Написание кода в средах со сборкой мусора - Философия программирования

Всем привет. Может кто из зубров сталкивался, есть ли какие-либо общие рекомендации по написанию кода в средах со сборкой мусора (удаление множества мелких объектов предпочтительнее, чем одного крупного и т.п.)? Или же все сильно зависит от конкретной реализации сборщика? Стоит ли задаваться вообще подобными вопросами?

Здравствуйте, Shizuka-kun, Вы писали:

SK>Всем привет. Может кто из зубров сталкивался, есть ли какие-либо общие рекомендации по написанию кода в средах со сборкой мусора (удаление множества мелких объектов предпочтительнее, чем одного крупного и т.п.)? Или же все сильно зависит от конкретной реализации сборщика? Стоит ли задаваться вообще подобными вопросами?

Зависит от сборщика.
Задаваться этими вопросами и изучать как оно реализовано — стоит, пригодится, в том числе для общего понимания, а хуже всяко не будет.
Но не стоит черезмерно этим зацикливаться при написании кода, дабы не скатиться в "преждевременные оптимизации".

Здравствуйте, Shizuka-kun, Вы писали:

SK>Всем привет. Может кто из зубров сталкивался, есть ли какие-либо общие рекомендации по написанию кода в средах со сборкой мусора (удаление множества мелких объектов предпочтительнее, чем одного крупного и т.п.)? Или же все сильно зависит от конкретной реализации сборщика? Стоит ли задаваться вообще подобными вопросами?

если для net, у майкрософта в msdn на сайте, есть целая статья по поводу написания эффективных программ для net. ссылку не дам, лень искать. но там у них справа по деревцу полазайте.
для java не знаю, но возможно есть что-то аналогичное.

Извиняюсь за большой кусок, т.к. текст из mailing list'а
Письмо из рассылки касательно оптимизаций в контексте приложений под XNA и .net

Subject: Re: [Sweng-Gamedev] Banishing allocations in "managed" code (was: 3rd party Heap memory manager.)
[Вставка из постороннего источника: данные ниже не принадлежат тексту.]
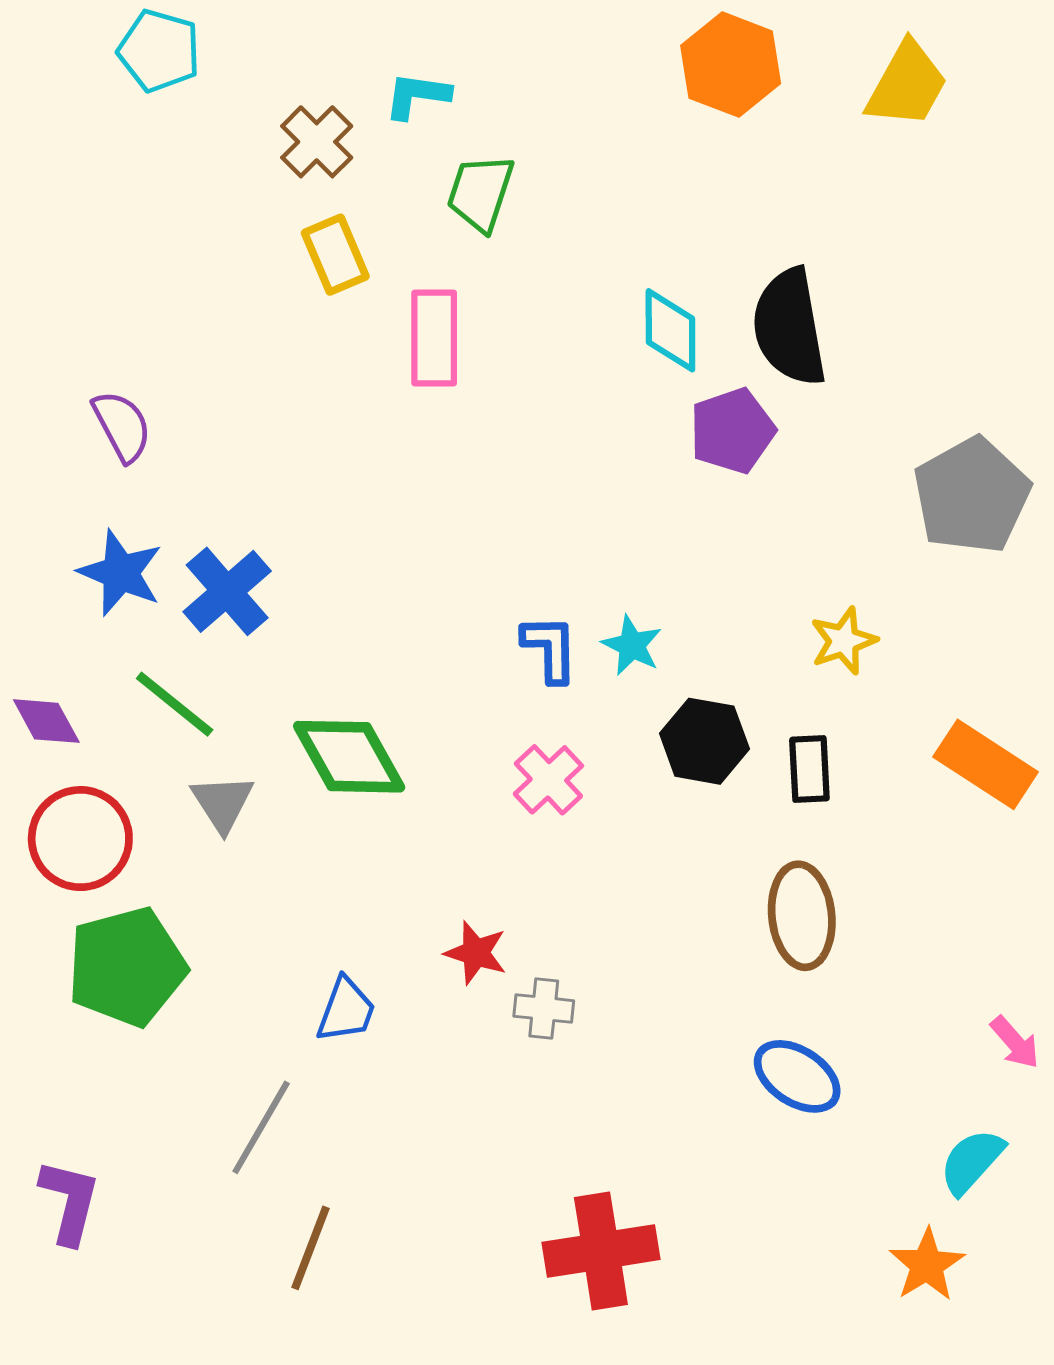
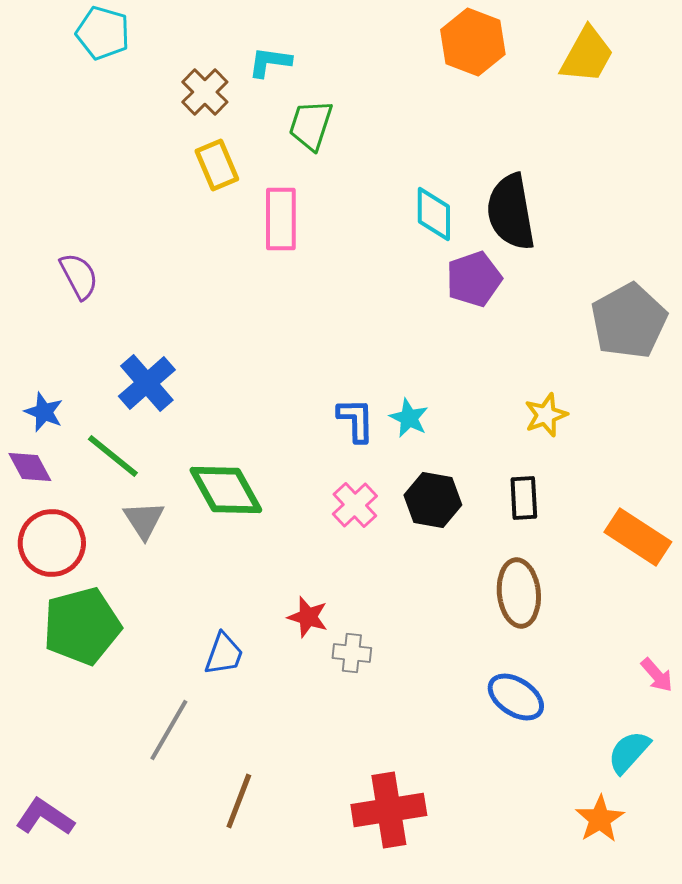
blue star: (121, 573) -> (44, 412), moved, size x0.7
black hexagon: (704, 741) -> (433, 500), moved
orange rectangle: (986, 764) -> (638, 537), moved
purple L-shape: (70, 1202) -> (45, 817), moved, turned -70
brown line: (311, 1248) -> (239, 801), moved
First I should say that I don't claim to be an expert on CLR performance. Most of what I say here is based on trial and error tests, countless hours in the profiler and public information that anyone can find. As with everything perf related, there is no magic bullet that I am aware of just a number of best practices.

When we first considered building an engine for XNA (back in 2006) the biggest concern was whether we could get decent performance by the time we were done. Actually it was a pretty big gamble because we knew that at the time the JIT technology generated code that was typically a fair bit slower than C++ on average and we had to deal with the GC issue. We weren't that worried about the code performance since all that meant was that we needed to be smart about the stuff that we did on the CPU but making a game engine that's kind of a given anyway. The GC issue was more worrying.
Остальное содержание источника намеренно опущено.